萱野稔人. 死刑 その哲学的考察 (ちくま新書) (Kindle の位置No.2444-2445). 筑摩書房. Kindle 版.

そこ では、 みずから の 職務 に 忠実 で ある こと が、 かえって 虚偽 の「 自白」 を 見抜け なく し て しまう ので ある。「 こいつ は 否認 し て いる が、 本当は やっ た に ちがい ない」「 絶対 に こいつ に 自白 さ せ て、 起訴 にまで もちこん で やる」 という 使命感 の ま え では、「 自分 たち は もしか し たら 勘違い を し て い て、 犯人 では ない 人間 に 虚偽 の 自白 を 強要 し て いる かも しれ ない」 という 意識 は きわめて 希薄 に なる だろ う。 それどころか、 容疑者 が「 自白」 を すれ ば、「 やっと 落ち た」「 自分 たち は しっかり と 使命 を 果たし た」 という 気持ち に なる に ちがい ない。
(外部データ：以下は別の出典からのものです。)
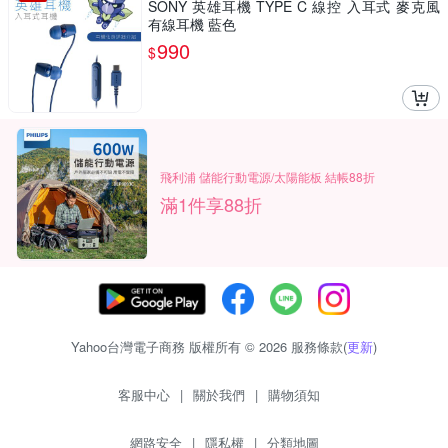
SONY 英雄耳機 TYPE C 線控 入耳式 麥克風
有線耳機 藍色
990
$
飛利浦 儲能行動電源/太陽能板 結帳88折
滿1件享88折
Yahoo台灣電子商務 版權所有 © 2026 服務條款(
更新
)
客服中心
|
關於我們
|
購物須知
網路安全
|
隱私權
|
分類地圖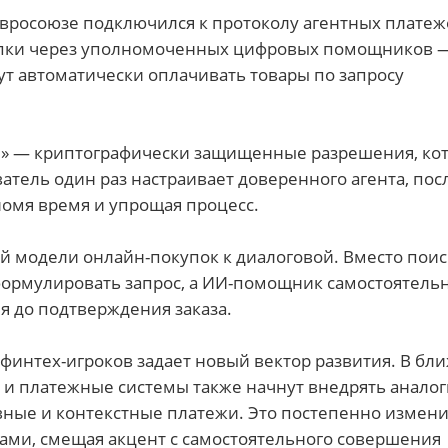
 Евросоюзе подключился к протоколу агентных плате
окупки через уполномоченных цифровых помощников 
ут автоматически оплачивать товары по запросу
ы» — криптографически защищенные разрешения, ко
тель один раз настраивает доверенного агента, пос
номя время и упрощая процесс.
ой модели онлайн-покупок к диалоговой. Вместо поис
сформулировать запрос, а ИИ-помощник самостоятель
я до подтверждения заказа.
 финтех-игроков задает новый вектор развития. В б
и и платежные системы также начнут внедрять анало
овные и контекстные платежи. Это постепенно измени
ми, смещая акцент с самостоятельного совершения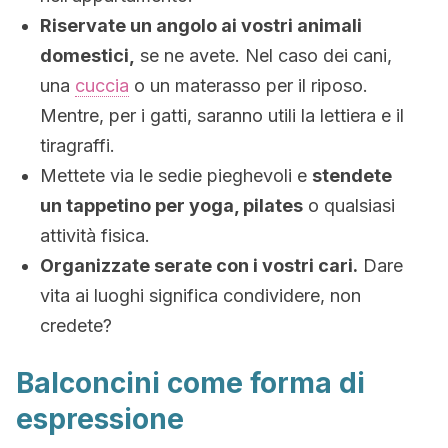
Riservate un angolo ai vostri animali
domestici,
se ne avete. Nel caso dei cani,
una
cuccia
o un materasso per il riposo.
Mentre, per i gatti, saranno utili la lettiera e il
tiragraffi.
Mettete via le sedie pieghevoli e
stendete
un tappetino per yoga, pilates
o qualsiasi
attività fisica.
Organizzate serate con i vostri cari.
Dare
vita ai luoghi significa condividere, non
credete?
Balconcini come forma di
espressione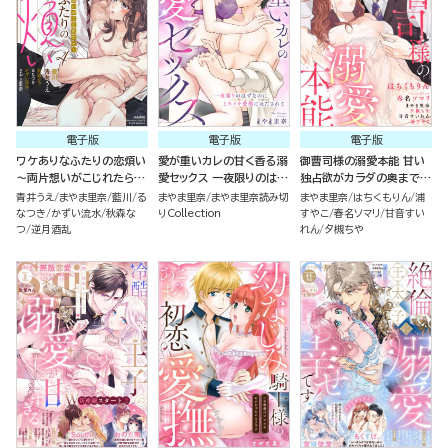
電子版
電子版
電子版
ワケありなふたりの恋煩い
愛が重いカレの甘く香る溺
御曹司様の溺愛本能 甘い
～両片想いがこじれたら～
愛セックス 一夜限りのはず
独占欲がカラダの奥まで
（4）
なのにとろイキ愛撫にほだ
（6）
青井うえ
まやま里奈
藍川
る
まやま里奈
まやま里奈読み切
まやま里奈
はちくもりん
浦
されて（単話版）
なつき
かずい流水
秋森な
りCollection
すやこ
春名ソマリ
甘音すい
つ
逆月酒乱
れん
夕槻ちや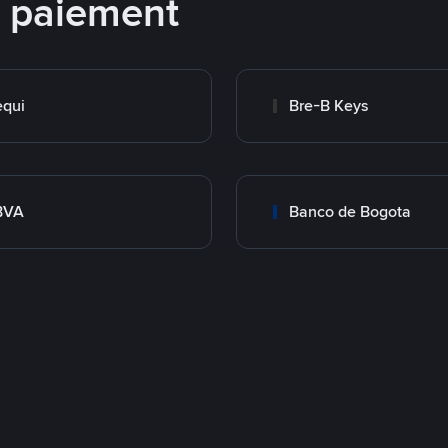
e paiement
qui
Bre-B Keys
BVA
Banco de Bogota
萱野稔人. 死刑 その哲学的考察 (ちくま新書) (Kindle の位置No.2448-2453). 筑摩書房. Kindle 版.

これは本当にそのとおりで,凶悪事件の犯人は,裁判の結果次第で自分が死刑になったり長期にわたって刑務所に入るなど,自分の人生が大きく左右されます。
否認をとおして少しでも減刑されれば,あわよくば無罪にと思うでしょう。
そんなですから素直に自白する人はあんまりいません。

そんな犯人を相手にする取調官は,「こいつが犯人だ」という強い信念がないと,とても犯人を自白させることなんてできません。
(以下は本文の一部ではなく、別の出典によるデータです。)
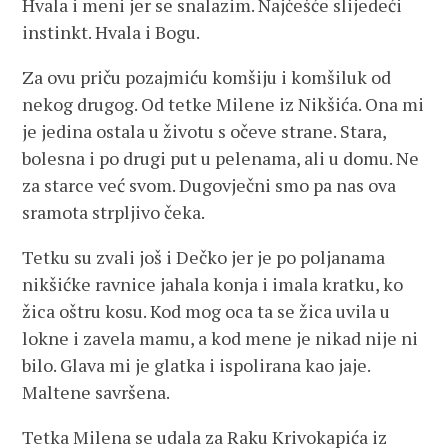
Hvala i meni jer se snalazim. Najčešće slijedeći
instinkt. Hvala i Bogu.
Za ovu priču pozajmiću komšiju i komšiluk od
nekog drugog. Od tetke Milene iz Nikšića. Ona mi
je jedina ostala u životu s očeve strane. Stara,
bolesna i po drugi put u pelenama, ali u domu. Ne
za starce već svom. Dugovječni smo pa nas ova
sramota strpljivo čeka.
Tetku su zvali još i Dečko jer je po poljanama
nikšićke ravnice jahala konja i imala kratku, ko
žica oštru kosu. Kod mog oca ta se žica uvila u
lokne i zavela mamu, a kod mene je nikad nije ni
bilo. Glava mi je glatka i ispolirana kao jaje.
Maltene savršena.
Tetka Milena se udala za Raku Krivokapića iz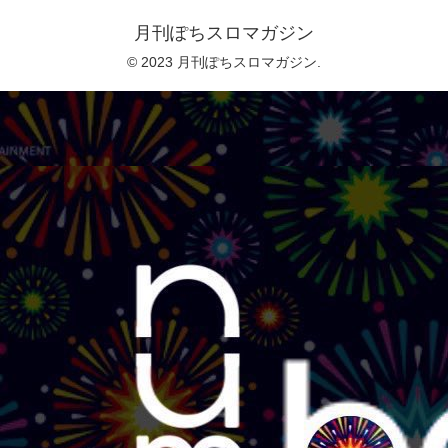
月刊ぽちスロマガジン
© 2023 月刊ぽちスロマガジン.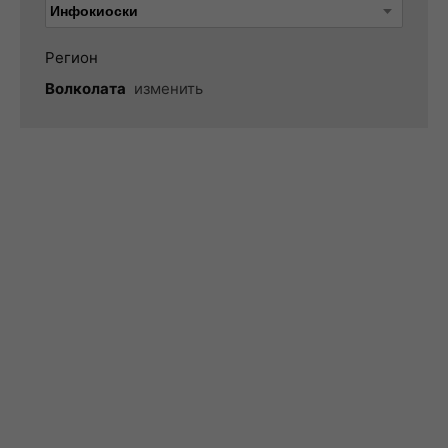
Регион
Волколата
изменить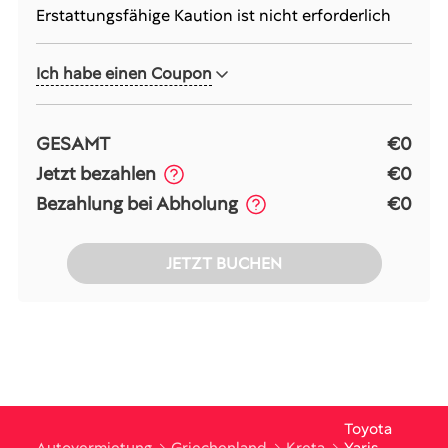
Erstattungsfähige Kaution ist nicht erforderlich
Ich habe einen Coupon
GESAMT
€0
Jetzt bezahlen
€0
Bezahlung bei Abholung
€0
JETZT BUCHEN
Toyota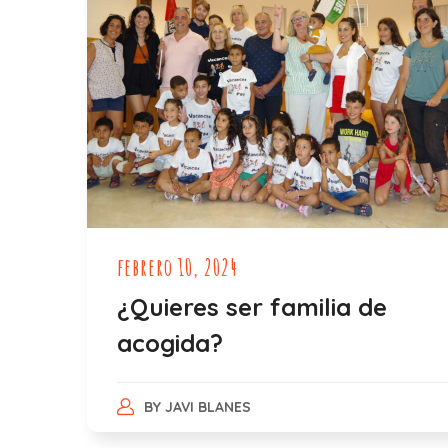
febrero 10, 2024
¿Quieres ser familia de
acogida?
BY
JAVI BLANES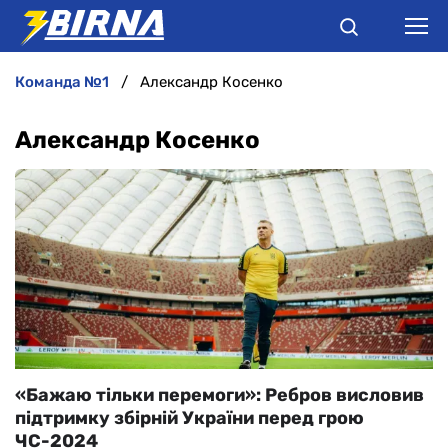
команда №1
Александр Косенко
НОВИНИ
Александр Косенко
АНАЛІТИКА
ІНТЕРВ'Ю
РІЗНЕ
БУКМЕКЕРИ
«Бажаю тільки перемоги»: Ребров висловив
підтримку збірній України перед грою
ЧС-2024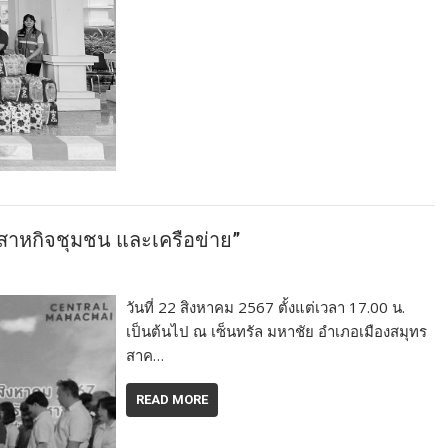
สาหกิจชุมชน และเครือข่าย”
วันที่ 22 สิงหาคม 2567 ตั้งแต่เวลา 17.00 น.
เป็นต้นไป ณ เซ็นทรัล มหาชัย อำเภอเมืองสมุทร
สาค…
READ MORE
冤罪事件をなくすためには,「犯人ではないかもしれない」という疑問を常に持つことが大切ですが,取調べの席においてそういった邪念を持つと犯人に負けます。
犯人も生きるか死ぬかという瀬戸際で必死に否認してくるわけですから,こちらも全力でぶつかっていかなくては自白なぞ到底得られません。
「犯人じゃないかも」なんて心のスキを持ったまま取調べなんてすれば,たちまちにして犯人につけこまれてやられてしまうでしょう。

実際私が警察官をやっていたときでも,頑強に否認する犯人と対峙していると,「これは本当に犯人が正しいのかも」とグラっときて失敗したことが何度もあります。
でも取調べを他の人に代わってもらうとあっさり落ちたりして,「ちょっとでも信じた俺がバカだった…」と自分の間抜けさに嫌気が差したものであります。
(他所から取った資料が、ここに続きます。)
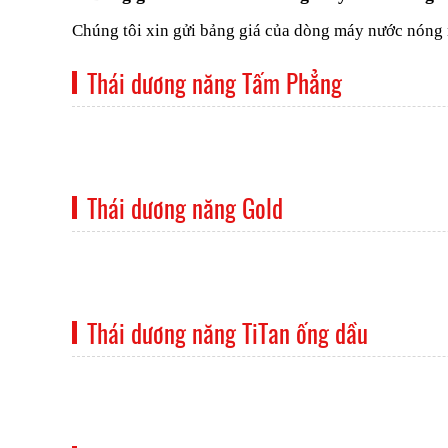
Chúng tôi xin gửi bảng giá của dòng máy nước nóng
Thái dương năng Tấm Phẳng
Thái dương năng Gold
Thái dương năng TiTan ống dầu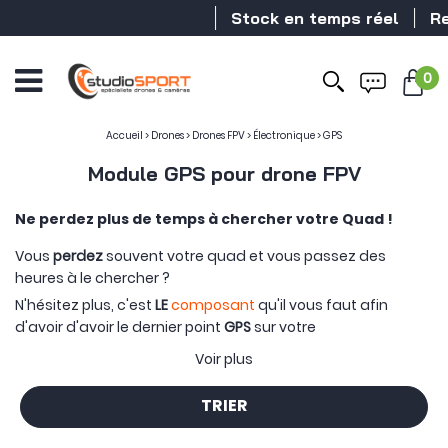
Stock en temps réel
Reven
0
Accueil
>
Drones
>
Drones FPV
>
Électronique
>
GPS
Module GPS pour drone FPV
Ne perdez plus de temps à chercher votre Quad !
Vous
perdez
souvent votre quad et vous passez des
heures à le chercher ?
N'hésitez plus, c'est
LE
composant
qu'il vous faut afin
d'avoir d'avoir le dernier point
GPS
sur votre
radiocommande et retrouvez votre machine plus
Voir plus
rapidement !
Nous vous conseillons de monter un
buzzer
en plus, gain de
TRIER
temps indéniable !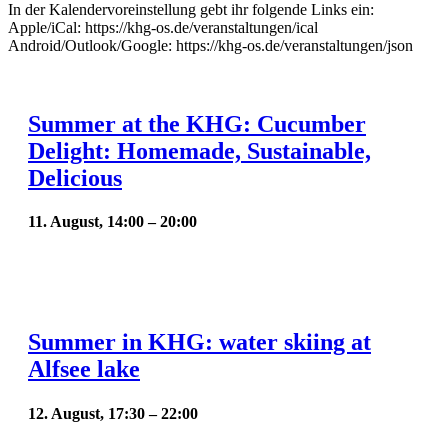
In der Kalendervoreinstellung gebt ihr folgende Links ein:
Apple/iCal: https://khg-os.de/veranstaltungen/ical
Android/Outlook/Google: https://khg-os.de/veranstaltungen/json
Summer at the KHG: Cucumber
Delight: Homemade, Sustainable,
Delicious
11. August, 14:00
–
20:00
Summer in KHG: water skiing at
Alfsee lake
12. August, 17:30
–
22:00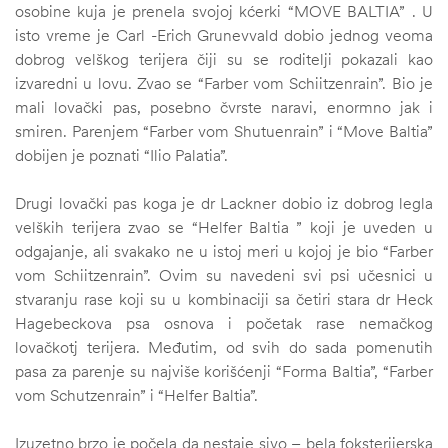
osobine kuja je prenela svojoj kćerki “MOVE BALTIA” . U
isto vreme je Carl -Erich Grunevvald dobio jednog veoma
dobrog velškog terijera čiji su se roditelji pokazali kao
izvaredni u lovu. Zvao se “Farber vom Schiitzenrain”. Bio je
mali lovački pas, posebno čvrste naravi, enormno jak i
smiren. Parenjem “Farber vom Shutuenrain” i “Move Baltia”
dobijen je poznati “Ilio Palatia”.
Drugi lovački pas koga je dr Lackner dobio iz dobrog legla
velških terijera zvao se “Helfer Baltia ” koji je uveden u
odgajanje, ali svakako ne u istoj meri u kojoj je bio “Farber
vom Schiitzenrain”. Ovim su navedeni svi psi učesnici u
stvaranju rase koji su u kombinaciji sa četiri stara dr Heck
Hagebeckova psa osnova i početak rase nemačkog
lovačkotj terijera. Međutim, od svih do sada pomenutih
pasa za parenje su najviše korišćenji “Forma Baltia”, “Farber
vom Schutzenrain” i “Helfer Baltia”.
Izuzetno brzo je počela da nestaje sivo – bela foksterijerska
このように,「こいつは犯人だ」という強い信念,半ば決めつけがないと,否認する犯人を落とすことなんてできないのです。
ただ,ほとんどの場合はこのやり方が正しいのですが,中には本当に犯人でない場合も含まれていることが怖いところです。
それらを見分けるのはほぼ不可能です。

そういったことを捉えて,この本では,冤罪は単なるミスではなく排除ができないもの,としています。

まとめ

以上のように,冤罪は構造的に防ぎきれないものであることなどから本書でも死刑には反対という主張がなされています。

この結論に至るまでには,

  • 抑止力としての死刑
  • 道徳的問題としての死刑

などについても考えられており,なるほどなあ,死刑の是非は冤罪の有無を決め手にするしかないよね,という流れになっていきます。

自分がぼんやり考えていたことをしっかりと形にすることができて,とてもスッキリしたのでした。